Task details | Please write back every entry exactly, character for character.

(Records from a collection)

>>>

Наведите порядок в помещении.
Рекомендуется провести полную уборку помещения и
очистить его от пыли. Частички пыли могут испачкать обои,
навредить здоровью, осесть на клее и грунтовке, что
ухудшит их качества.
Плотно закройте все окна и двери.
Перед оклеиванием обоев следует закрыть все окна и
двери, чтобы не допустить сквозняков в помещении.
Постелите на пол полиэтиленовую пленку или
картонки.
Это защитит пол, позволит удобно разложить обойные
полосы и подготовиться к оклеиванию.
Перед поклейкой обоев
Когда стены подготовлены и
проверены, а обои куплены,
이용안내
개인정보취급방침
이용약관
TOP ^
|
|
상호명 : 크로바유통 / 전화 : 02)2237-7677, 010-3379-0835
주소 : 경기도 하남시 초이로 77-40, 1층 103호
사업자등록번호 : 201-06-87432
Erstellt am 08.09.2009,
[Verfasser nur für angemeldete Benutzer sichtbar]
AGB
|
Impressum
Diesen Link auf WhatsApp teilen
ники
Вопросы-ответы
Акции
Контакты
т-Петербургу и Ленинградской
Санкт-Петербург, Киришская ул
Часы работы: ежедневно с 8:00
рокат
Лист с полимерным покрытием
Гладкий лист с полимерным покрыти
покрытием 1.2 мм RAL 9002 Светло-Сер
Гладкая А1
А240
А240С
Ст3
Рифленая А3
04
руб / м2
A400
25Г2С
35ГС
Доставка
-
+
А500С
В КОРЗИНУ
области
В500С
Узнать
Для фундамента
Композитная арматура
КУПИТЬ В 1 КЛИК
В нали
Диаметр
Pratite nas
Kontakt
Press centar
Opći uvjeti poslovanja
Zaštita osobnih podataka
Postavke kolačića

<<<

Answer to this task |
Наведите порядок в помещении.
Рекомендуется провести полную уборку помещения и
очистить его от пыли. Частички пыли могут испачкать обои,
навредить здоровью, осесть на клее и грунтовке, что
ухудшит их качества.
Плотно закройте все окна и двери.
Перед оклеиванием обоев следует закрыть все окна и
двери, чтобы не допустить сквозняков в помещении.
Постелите на пол полиэтиленовую пленку или
картонки.
Это защитит пол, позволит удобно разложить обойные
полосы и подготовиться к оклеиванию.
Перед поклейкой обоев
Когда стены подготовлены и
проверены, а обои куплены,
이용안내
개인정보취급방침
이용약관
TOP ^
|
|
상호명 : 크로바유통 / 전화 : 02)2237-7677, 010-3379-0835
주소 : 경기도 하남시 초이로 77-40, 1층 103호
사업자등록번호 : 201-06-87432
Erstellt am 08.09.2009,
[Verfasser nur für angemeldete Benutzer sichtbar]
AGB
|
Impressum
Diesen Link auf WhatsApp teilen
ники
Вопросы-ответы
Акции
Контакты
т-Петербургу и Ленинградской
Санкт-Петербург, Киришская ул
Часы работы: ежедневно с 8:00
рокат
Лист с полимерным покрытием
Гладкий лист с полимерным покрыти
покрытием 1.2 мм RAL 9002 Светло-Сер
Гладкая А1
А240
А240С
Ст3
Рифленая А3
04
руб / м2
A400
25Г2С
35ГС
Доставка
-
+
А500С
В КОРЗИНУ
области
В500С
Узнать
Для фундамента
Композитная арматура
КУПИТЬ В 1 КЛИК
В нали
Диаметр
Pratite nas
Kontakt
Press centar
Opći uvjeti poslovanja
Zaštita osobnih podataka
Postavke kolačića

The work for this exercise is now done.